Don’t be like me, figure out what the product needs and then build. And since your product will almost surely change, you should still be prepared to make changes to your architecture.
Double your timelines
When you’re dealing with a new type of a project you will certainly encounter more problems than you think. Even if you are already familiar with parts of the task or if there are any meaningful modifications, this still applies.
The reason for this is that the reality has a surprising amount of detail. There are a bunch of things that are right in front of us, but we are totally blind to them. In my case, it turned out to be deploying an ML project.
I had some experience deploying pretty static React apps using easy to use platforms. Naively, I thought that deploying a backend that runs ML models in production would be similar.
It’s not.
Deployment literally took more time than the rest of this project and I had to learn new technologies and platforms to get it done. I went through 100500 Azure and AWS services to learn things like Azure App Service doesn’t support mounting Azure Storage for Docker Compose applications, which is not even directly mentioned in the docs. It can be a struggle to do something so simple as setting up CLI access to AWS resources or connecting to a virtual machine, because there is one small thing that you missed.
Quick tip: learn Docker as soon as you can - it will make your development process a lot smoother (especially when you have a team of engineers and need to run a lot of processes at once) and ease the pain of deployment (from what I saw, deploying without Docker containers can be more complicated).
So the truth is - you need to be ready to deal with all of those small annoying details. There is just no way around them. But that’s the beauty of learning and doing things - you will become better and stop noticing these details.
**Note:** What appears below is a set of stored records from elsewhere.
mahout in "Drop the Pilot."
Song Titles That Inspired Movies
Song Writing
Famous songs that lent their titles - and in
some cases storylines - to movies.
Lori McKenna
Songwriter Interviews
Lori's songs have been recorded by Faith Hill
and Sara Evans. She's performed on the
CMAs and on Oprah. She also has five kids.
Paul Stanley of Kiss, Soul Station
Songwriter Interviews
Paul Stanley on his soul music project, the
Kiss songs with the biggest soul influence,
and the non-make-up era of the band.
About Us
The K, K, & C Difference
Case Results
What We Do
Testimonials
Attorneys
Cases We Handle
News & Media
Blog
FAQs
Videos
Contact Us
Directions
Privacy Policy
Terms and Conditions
They will become so trivial that details will become invisible again, but now you will be on the other side.
Find the right support system
Some of us can keep consistently working on the project through all the problems on their own for long periods of time, but this doesn’t apply to everyone. The idea that was very exciting in the beginning turns into something mundane, you start to doubt if this thing is worth the time and energy investment, other ideas and responsibilities come in the way. The best way that I know how to combat this is to work with others.
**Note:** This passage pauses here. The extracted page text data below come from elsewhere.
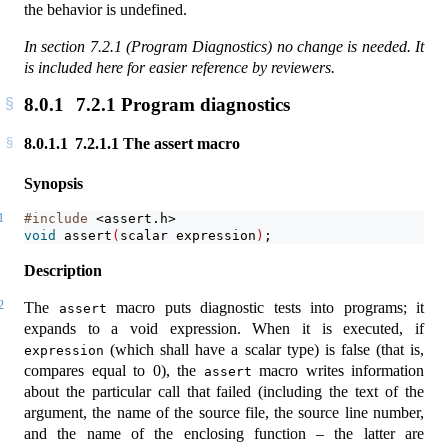
the behavior is undefined.
In section 7.2.1 (Program Diagnostics) no change is needed. It
is included here for easier reference by reviewers.
8.0.1
7.2.1 Program diagnostics
8.0.1.1
7.2.1.1 The assert macro
Synopsis
1
#include 
<assert.h>
void
assert
(
scalar expression
)
;
Description
2
The
macro puts diagnostic tests into programs; it
assert
expands to a void expression. When it is executed, if
(which shall have a scalar type) is false (that is,
expression
compares equal to 0), the
macro writes information
assert
about the particular call that failed (including the text of the
argument, the name of the source file, the source line number,
and the name of the enclosing function – the latter are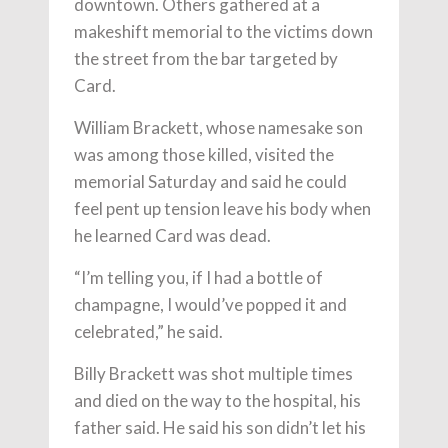
downtown. Others gathered at a
makeshift memorial to the victims down
the street from the bar targeted by
Card.
William Brackett, whose namesake son
was among those killed, visited the
memorial Saturday and said he could
feel pent up tension leave his body when
he learned Card was dead.
“I’m telling you, if I had a bottle of
champagne, I would’ve popped it and
celebrated,” he said.
Billy Brackett was shot multiple times
and died on the way to the hospital, his
father said. He said his son didn’t let his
Levels of enthusiasm come in waves and if you are on your own, you’ll be tempted to drop the project at the bottom of the trough. But if you have partners, it is likely that your waves are not exactly in sync, which means that there will be some destructive interference. This will hopefully cancel out the lowest of the lows. The goal is not to always be at your best level, the goal is to not get to your worst.
Finding the right partners is the tricky part. There is no easy way to know if you are a good match and the only option that I see is to start working with others as early as you can. This will allow you to train your internal model which can help you to notice important cues about your partners early on. This model will be especially useful if later you decide to work on startups.
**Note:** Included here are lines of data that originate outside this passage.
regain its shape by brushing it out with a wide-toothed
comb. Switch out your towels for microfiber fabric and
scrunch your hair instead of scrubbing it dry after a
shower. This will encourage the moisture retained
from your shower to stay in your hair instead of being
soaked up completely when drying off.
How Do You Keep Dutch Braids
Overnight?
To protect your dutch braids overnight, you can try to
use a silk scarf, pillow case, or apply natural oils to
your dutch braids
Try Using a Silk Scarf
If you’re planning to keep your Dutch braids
One more thing you can play around is the timeline of your side project. Instead of pursuing longer and more intensive ideas, you can focus on smaller ventures while getting valuable experience and avoiding the problem that I described above. But at some point you will have to face this challenge.
Build, share, repeat
The last one thing that I want to get across - build and share things. This is the most exciting and productive way of learning which can unlock opportunities that you never thought about. And sharing is really crucial, because others can also benefit from your work and lessons. Which I hope I was able to do today.